= Maria de Arburu =

Spanish alleged witch

Maria de Arburu (died 1 November 1610 in Logrono, Spain) was a Spanish alleged witch. She was one of the people charged with sorcery in the Basque witch trials (1609–1614), and one of only six people executed of 7,000 who were accused.

She was the widow of the milner Juanes de Martinena.

She was arrested by the inquisitor Valle Alvarado in 1609. She was charged with witchcraft and participation in the witches' sabbath in Zugarramurdi. She was investigated by the Spanish Inquisition in Logroño.

Of about 7,000 people accused in the Basque witch trials, only six were ultimately executed: Domingo de Subildegui, María de Echachute, Graciana Xarra, Maria Baztan de Borda, Maria de Arburu and Petri de Joangorena. They were condemned to be executed by the Inquisition because they had repeatedly refused to confess, regret and ask for mercy, despite having been accused for a number of sorcery acts by several different people. She was accused of having succeeded Graciana de Barrenechea as the "queen of Aquelarre".

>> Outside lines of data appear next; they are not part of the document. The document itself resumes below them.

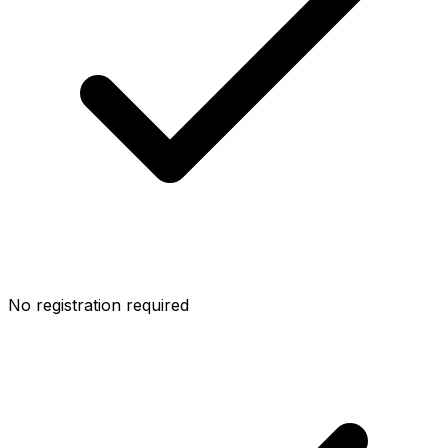
No registration required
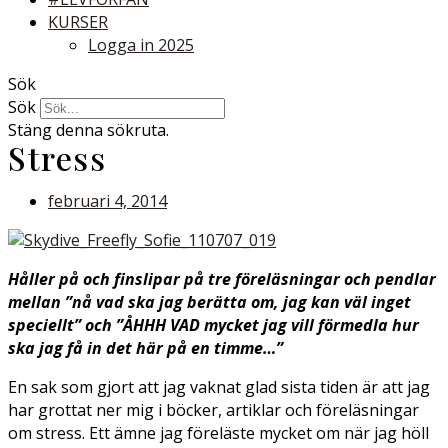
KURSER
Logga in 2025
Sök
Sök
Stäng denna sökruta.
Stress
februari 4, 2014
Håller på och finslipar på tre föreläsningar och pendlar
mellan ”nå vad ska jag berätta om, jag kan väl inget
speciellt” och ”ÅHHH VAD mycket jag vill förmedla hur
ska jag få in det här på en timme…”
En sak som gjort att jag vaknat glad sista tiden är att jag
har grottat ner mig i böcker, artiklar och föreläsningar
om stress. Ett ämne jag föreläste mycket om när jag höll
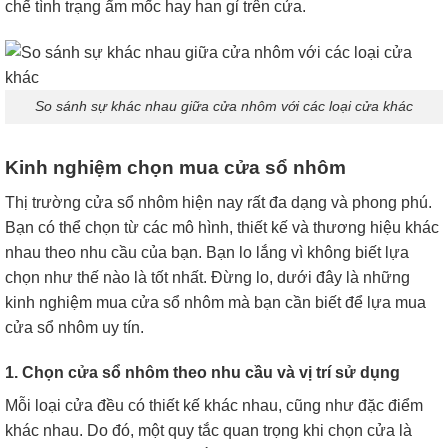
chế tình trạng ẩm mốc hay han gỉ trên cửa.
So sánh sự khác nhau giữa cửa nhôm với các loại cửa khác
Kinh nghiệm chọn mua cửa sổ nhôm
Thị trường cửa sổ nhôm hiện nay rất đa dạng và phong phú.
Bạn có thể chọn từ các mô hình, thiết kế và thương hiệu khác
nhau theo nhu cầu của bạn. Bạn lo lắng vì không biết lựa
chọn như thế nào là tốt nhất. Đừng lo, dưới đây là những
kinh nghiệm mua cửa sổ nhôm mà bạn cần biết để lựa mua
cửa sổ nhôm uy tín.
1. Chọn cửa sổ nhôm theo nhu cầu và vị trí sử dụng
Mỗi loại cửa đều có thiết kế khác nhau, cũng như đặc điểm
khác nhau. Do đó, một quy tắc quan trọng khi chọn cửa là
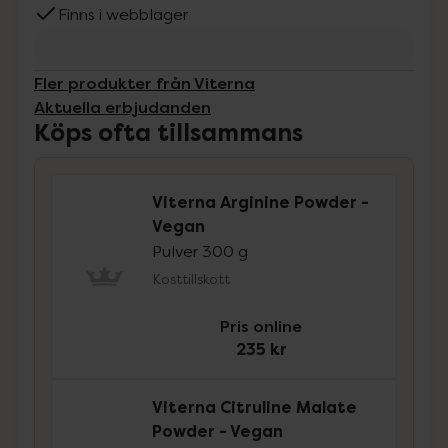
Finns i webblager
Fler produkter från Viterna
Aktuella erbjudanden
Köps ofta tillsammans
Viterna Arginine Powder -
Vegan
Pulver 300 g
Kosttillskott
Pris online
235 kr
Viterna Citruline Malate
Powder - Vegan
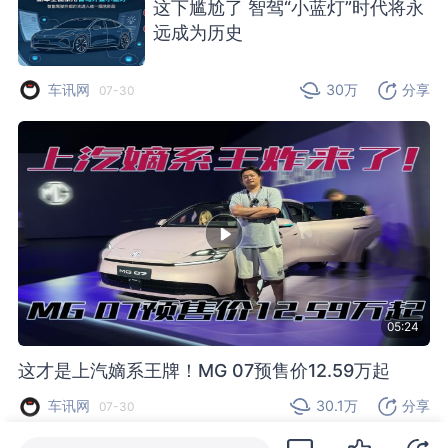
这下尴尬了 智驾“小蓝灯”时代将永
远成为历史
车讯网
30万
分享
07-30
05:24
这才是上汽嫡系王牌！MG 07预售价12.59万起
车讯网
30.1万
分享
07-30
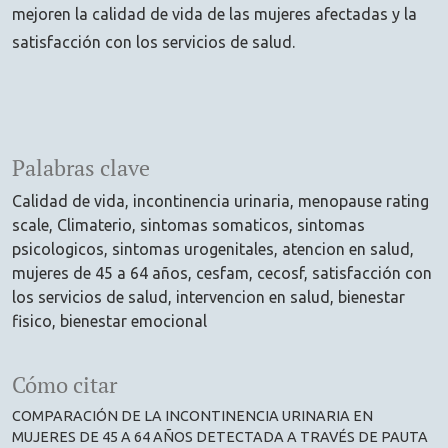
mejoren la calidad de vida de las mujeres afectadas y la
satisfacción con los servicios de salud.
Palabras clave
Calidad de vida
incontinencia urinaria
menopause rating
scale
Climaterio
sintomas somaticos
sintomas
psicologicos
sintomas urogenitales
atencion en salud
mujeres de 45 a 64 años
cesfam
cecosf
satisfacción con
los servicios de salud
intervencion en salud
bienestar
fisico
bienestar emocional
Cómo citar
COMPARACIÓN DE LA INCONTINENCIA URINARIA EN
MUJERES DE 45 A 64 AÑOS DETECTADA A TRAVÉS DE PAUTA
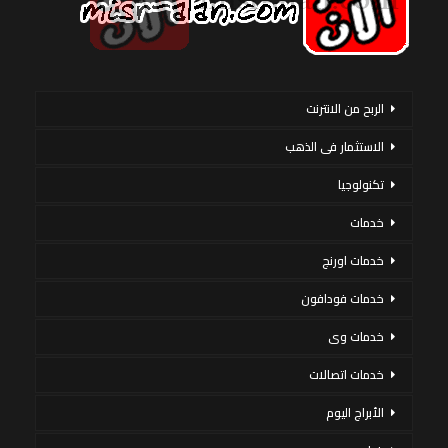
الربح من الانترنت
الاستثمار فى الذهب
تكنولوجيا
خدمات
خدمات اورنج
خدمات فودافون
خدمات وى
خدمات اتصالات
الأبراج اليوم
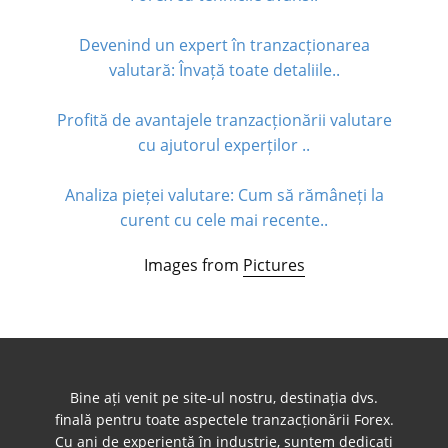
Devenind un expert în tranzacționarea
valutară: Învață toate detaliile..
Profită de avantajele tranzacționării valutare
cu ajutorul experților ..
Analiza pieței valutare: Cum să rămâneți la
curent cu cele mai recente..
Images from
Pictures
Bine ați venit pe site-ul nostru, destinația dvs.
finală pentru toate aspectele tranzacționării Forex.
Cu ani de experiență în industrie, suntem dedicați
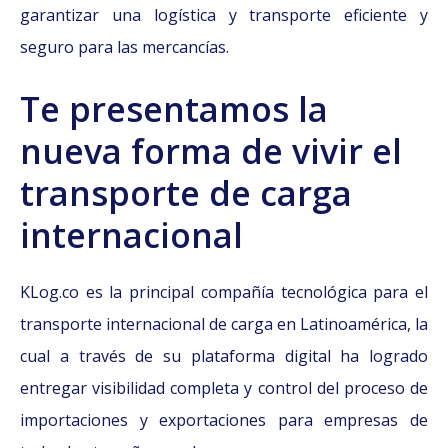
garantizar una logística y transporte eficiente y
seguro para las mercancías.
Te presentamos la
nueva forma de vivir el
transporte de carga
internacional
KLog.co es la principal compañía tecnológica para el
transporte internacional de carga en Latinoamérica, la
cual a través de su plataforma digital ha logrado
entregar visibilidad completa y control del proceso de
importaciones y exportaciones para empresas de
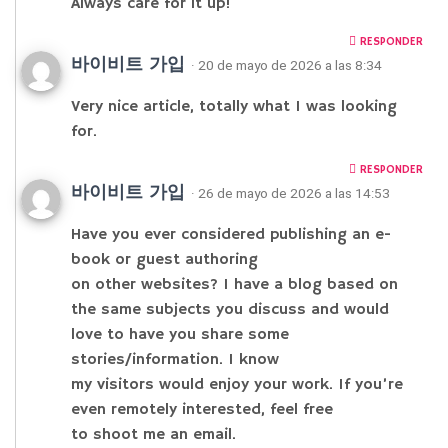
Always care for it up!
RESPONDER
바이비트 가입
· 20 de mayo de 2026 a las 8:34
Very nice article, totally what I was looking
for.
RESPONDER
바이비트 가입
· 26 de mayo de 2026 a las 14:53
Have you ever considered publishing an e-
book or guest authoring
on other websites? I have a blog based on
the same subjects you discuss and would
love to have you share some
stories/information. I know
my visitors would enjoy your work. If you’re
even remotely interested, feel free
to shoot me an email.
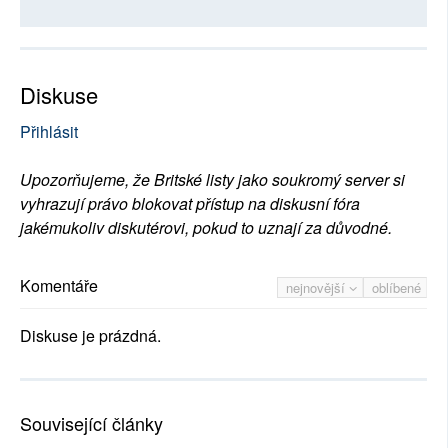
Diskuse
Přihlásit
Upozorňujeme, že Britské listy jako soukromý server si
vyhrazují právo blokovat přístup na diskusní fóra
jakémukoliv diskutérovi, pokud to uznají za důvodné.
Komentáře
nejnovější
oblíbené
Diskuse je prázdná.
Související články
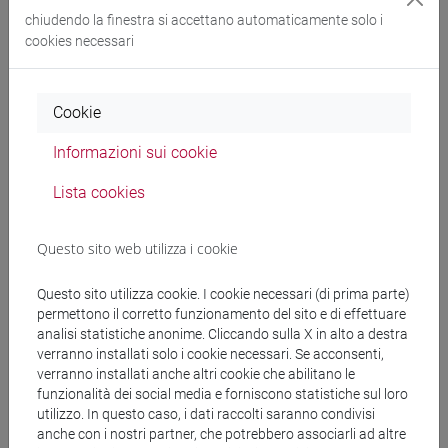
chiudendo la finestra si accettano automaticamente solo i
cookies necessari
Data nascita
*
Cookie
Informazioni sui cookie
Azienda / ente
Lista cookies
Questo sito web utilizza i cookie
Ruolo / status
Questo sito utilizza cookie. I cookie necessari (di prima parte)
permettono il corretto funzionamento del sito e di effettuare
analisi statistiche anonime. Cliccando sulla X in alto a destra
Ho preso visione dell'
informativa sul trattamento dei
verranno installati solo i cookie necessari. Se acconsenti,
dati personali
*
verranno installati anche altri cookie che abilitano le
funzionalità dei social media e forniscono statistiche sul loro
utilizzo. In questo caso, i dati raccolti saranno condivisi
Conferma
anche con i nostri partner, che potrebbero associarli ad altre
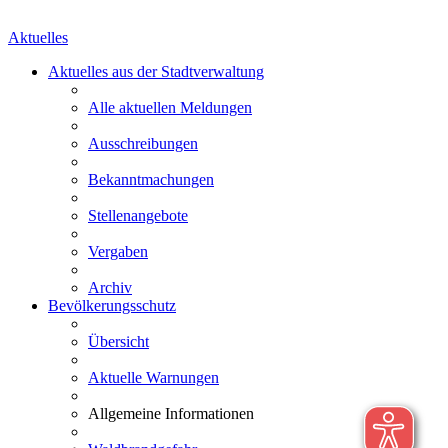
Aktuelles
Aktuelles aus der Stadtverwaltung
Alle aktuellen Meldungen
Ausschreibungen
Bekanntmachungen
Stellenangebote
Vergaben
Archiv
Bevölkerungsschutz
Übersicht
Aktuelle Warnungen
Allgemeine Informationen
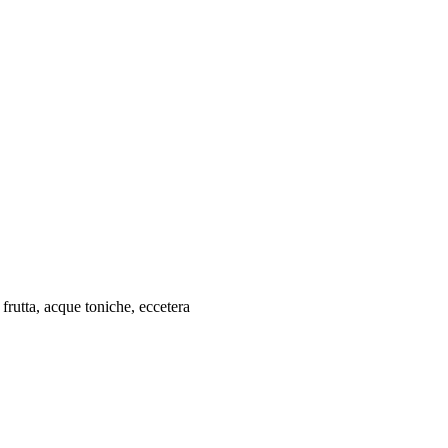
 frutta, acque toniche, eccetera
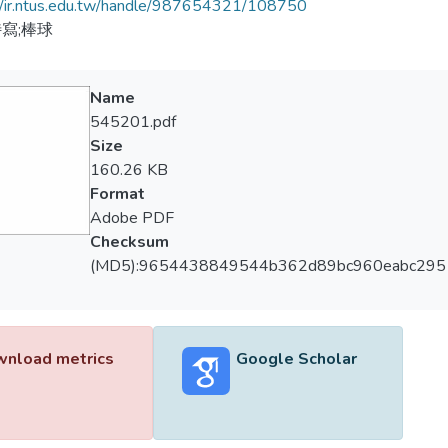
//ir.ntus.edu.tw/handle/987654321/108750
寫;棒球
Name
545201.pdf
Size
160.26 KB
Format
Adobe PDF
Checksum
(MD5):9654438849544b362d89bc960eabc295
nload metrics
Google Scholar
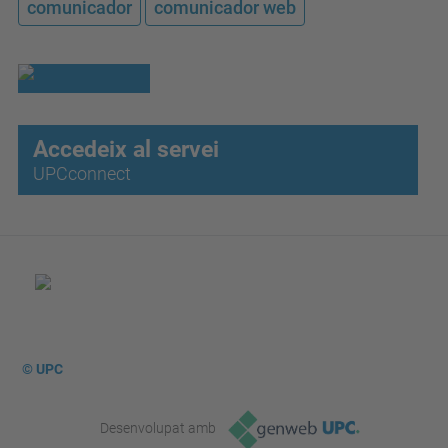
comunicador
comunicador web
Accedeix al servei
UPCconnect
© UPC
Desenvolupat amb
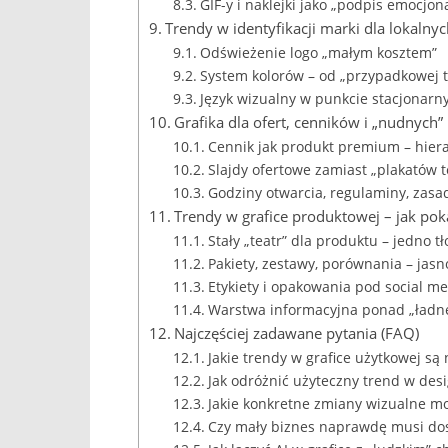
GIF-y i naklejki jako „podpis emocjon
Trendy w identyfikacji marki dla lokalnyc
Odświeżenie logo „małym kosztem”
System kolorów – od „przypadkowej tę
Język wizualny w punkcie stacjonarn
Grafika dla ofert, cenników i „nudnych
Cennik jak produkt premium – hiera
Slajdy ofertowe zamiast „plakatów 
Godziny otwarcia, regulaminy, zasa
Trendy w grafice produktowej – jak po
Stały „teatr” dla produktu – jedno tł
Pakiety, zestawy, porównania – jas
Etykiety i opakowania pod social me
Warstwa informacyjna ponad „ładne 
Najczęściej zadawane pytania (FAQ)
Jakie trendy w grafice użytkowej s
Jak odróżnić użyteczny trend w des
Jakie konkretne zmiany wizualne m
Czy mały biznes naprawdę musi dost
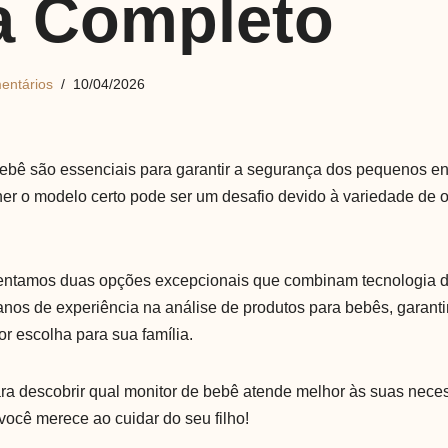
a Completo
entários
10/04/2026
bebê são essenciais para garantir a segurança dos pequenos 
her o modelo certo pode ser um desafio devido à variedade de 
sentamos duas opções excepcionais que combinam tecnologia d
anos de experiência na análise de produtos para bebês, garan
r escolha para sua família.
ra descobrir qual monitor de bebê atende melhor às suas nece
você merece ao cuidar do seu filho!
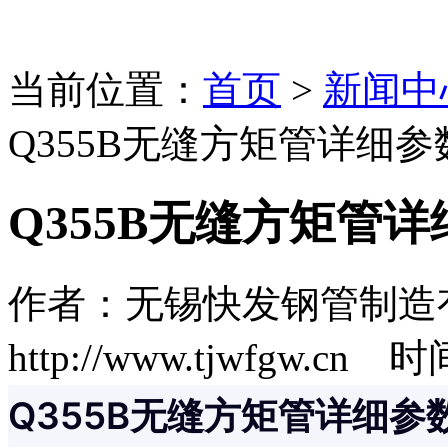
当前位置：
首页
>
新闻中
Q355B无缝方矩管详细参
Q355B无缝方矩管
作者：无锡快发钢管制造
http://www.tjwfgw.cn 时
Q355B无缝方矩管详细参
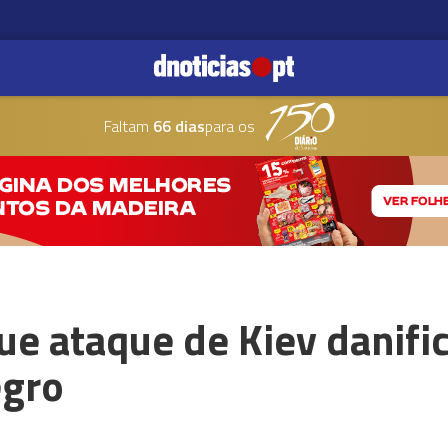
Faltam
66 dias
para os
ue ataque de Kiev danifi
egro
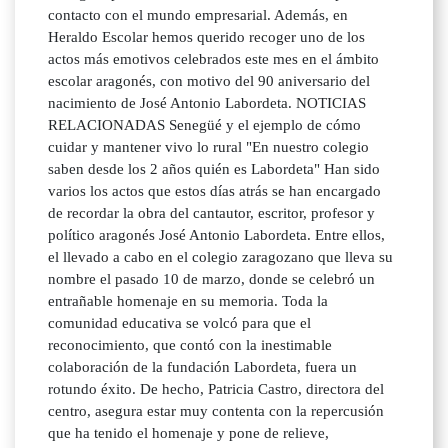
contacto con el mundo empresarial. Además, en
Heraldo Escolar hemos querido recoger uno de los
actos más emotivos celebrados este mes en el ámbito
escolar aragonés, con motivo del 90 aniversario del
nacimiento de José Antonio Labordeta. NOTICIAS
RELACIONADAS Senegüé y el ejemplo de cómo
cuidar y mantener vivo lo rural "En nuestro colegio
saben desde los 2 años quién es Labordeta" Han sido
varios los actos que estos días atrás se han encargado
de recordar la obra del cantautor, escritor, profesor y
político aragonés José Antonio Labordeta. Entre ellos,
el llevado a cabo en el colegio zaragozano que lleva su
nombre el pasado 10 de marzo, donde se celebró un
entrañable homenaje en su memoria. Toda la
comunidad educativa se volcó para que el
reconocimiento, que contó con la inestimable
colaboración de la fundación Labordeta, fuera un
rotundo éxito. De hecho, Patricia Castro, directora del
centro, asegura estar muy contenta con la repercusión
que ha tenido el homenaje y pone de relieve,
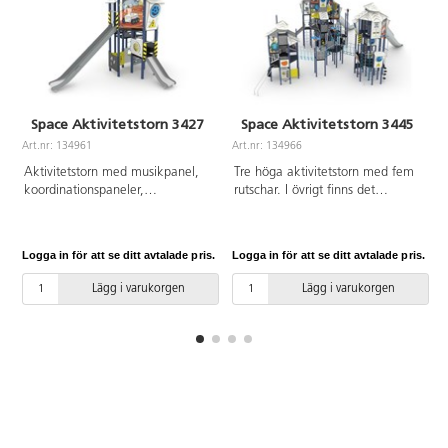
Space Aktivitetstorn 3427
Space Aktivitetstorn 3445
Art.nr: 134961
Art.nr: 134966
A
Aktivitetstorn med musikpanel,
Tre höga aktivitetstorn med fem
koordinationspaneler,
rutschar. I övrigt finns det
klättervägg, klätternät och två
klätternät, klättervägg,
rutschar. Se produktblad för
klätterrep, koordinationspaneler,
materialspecifikation och övrig
stegar broar, brandmannastång
Logga in för att se ditt avtalade pris.
Logga in för att se ditt avtalade pris.
L
info. Vid installation ska alltid
och en liten gungrem. Se
den medföljande manualen
produktblad för
Lägg i varukorgen
Lägg i varukorgen
användas. Den senaste versionen
materialspecifikation och övrig
finns att tillgå på begäran.
info. Vid installation ska alltid
Inkluderar markförankring K23.
den medföljande manualen
användas. Den senaste versionen
finns att tillgå på begäran.
Inkluderar markförankring K23.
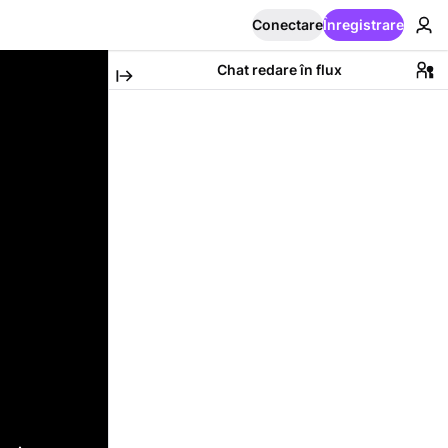
Conectare
Înregistrare
Chat redare în flux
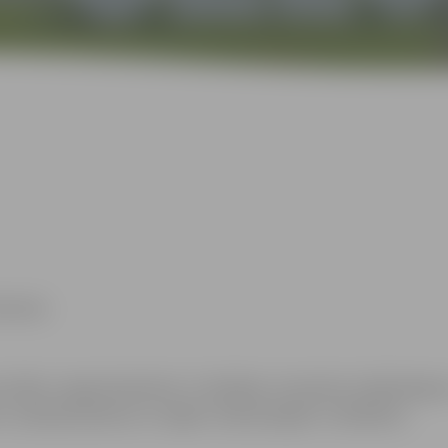
ikšanās.
censību organizatoriem ir tiesības izmantot mārketin
ez saskaņošanas ar tajās redzamajiem cilvēkiem.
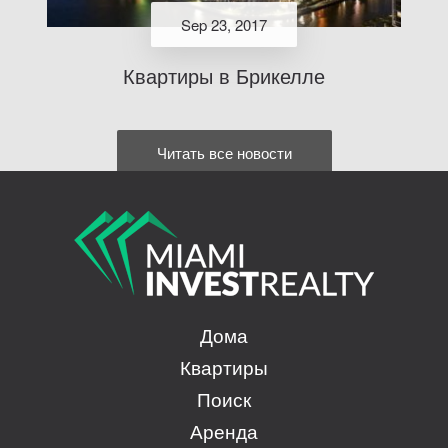
Sep 23, 2017
Квартиры в Брикелле
Читать все новости
Дома
Квартиры
Поиск
Аренда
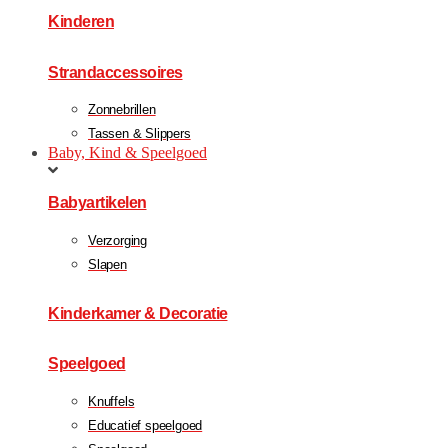
Kinderen
Strandaccessoires
Zonnebrillen
Tassen & Slippers
Baby, Kind & Speelgoed
Babyartikelen
Verzorging
Slapen
Kinderkamer & Decoratie
Speelgoed
Knuffels
Educatief speelgoed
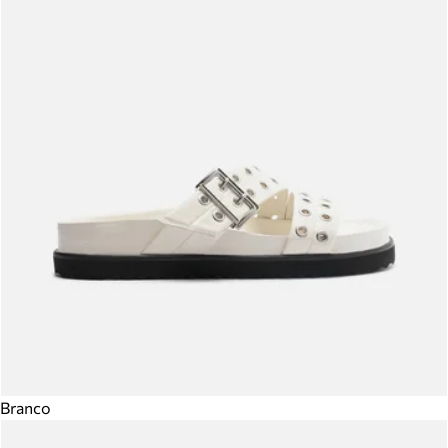
Branco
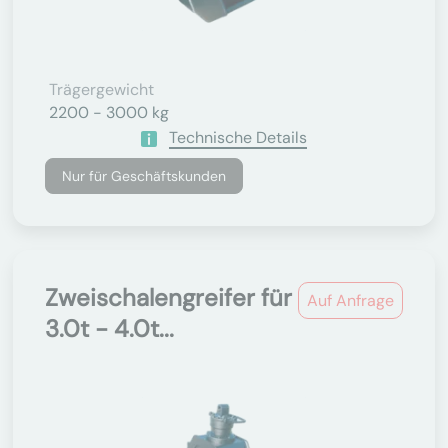
Trägergewicht
2200 - 3000 kg
Technische Details
Nur für Geschäftskunden
Zweischalengreifer für
Auf Anfrage
3.0t - 4.0t...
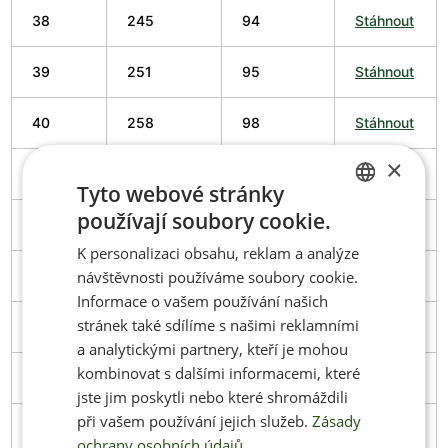
38
245
94
Stáhnout
39
251
95
Stáhnout
40
258
98
Stáhnout
×
41
266
102
Stáhnout
Tyto webové stránky
používají soubory cookie.
CZECH
42
274
102
Stáhnout
K personalizaci obsahu, reklam a analýze
ENGLISH
návštěvnosti používáme soubory cookie.
43
279
103
Stáhnout
Informace o vašem používání našich
stránek také sdílíme s našimi reklamními
44
286
106
Stáhnout
a analytickými partnery, kteří je mohou
kombinovat s dalšími informacemi, které
45
291
106
Stáhnout
jste jim poskytli nebo které shromáždili
při vašem používání jejich služeb.
Zásady
46
297
108
Stáhnout
ochrany osobních údajů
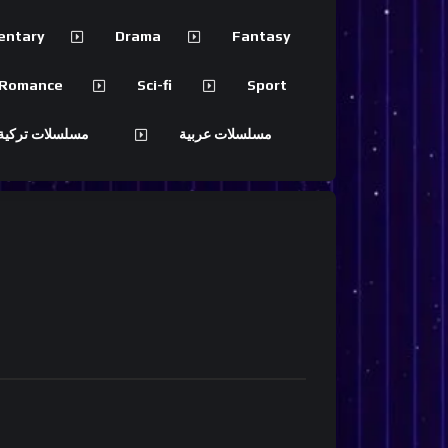
entary
Drama
Fantasy
Romance
Sci-fi
Sport
مسلسلات عربية
مسلسلات تركية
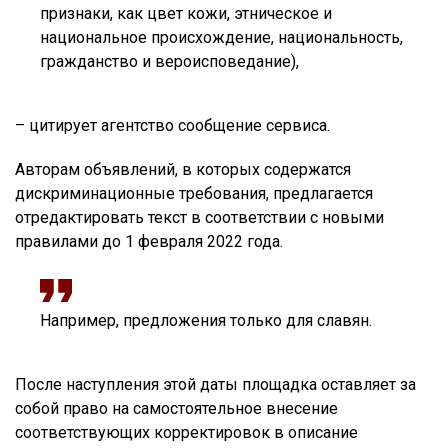
признаки, как цвет кожи, этническое и
национальное происхождение, национальность,
гражданство и вероисповедание),
– цитирует агентство сообщение сервиса.
Авторам объявлений, в которых содержатся
дискриминационные требования, предлагается
отредактировать текст в соответствии с новыми
правилами до 1 февраля 2022 года.
Например, предложения только для славян.
После наступления этой даты площадка оставляет за
собой право на самостоятельное внесение
соответствующих корректировок в описание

She and five others were burned alive at the stake on an autodafé in Logrono 1 November 1610, alongside the effigies of five other condemned people, who had died in prison prior to the execution. Both the Arburu and Martinena families had been involved in a meeting 30 years prior, which gave Zugarramurdi more independence from the nearby monastery. Scholars Mikel Azurmendi and Emma Wilby note the almost entire overlap between the families who challenged the monastery and those which the abbot-commissioner pursued for charges of witchcraft; they speculate that the enthusiasm to hunt witches was principally revenge.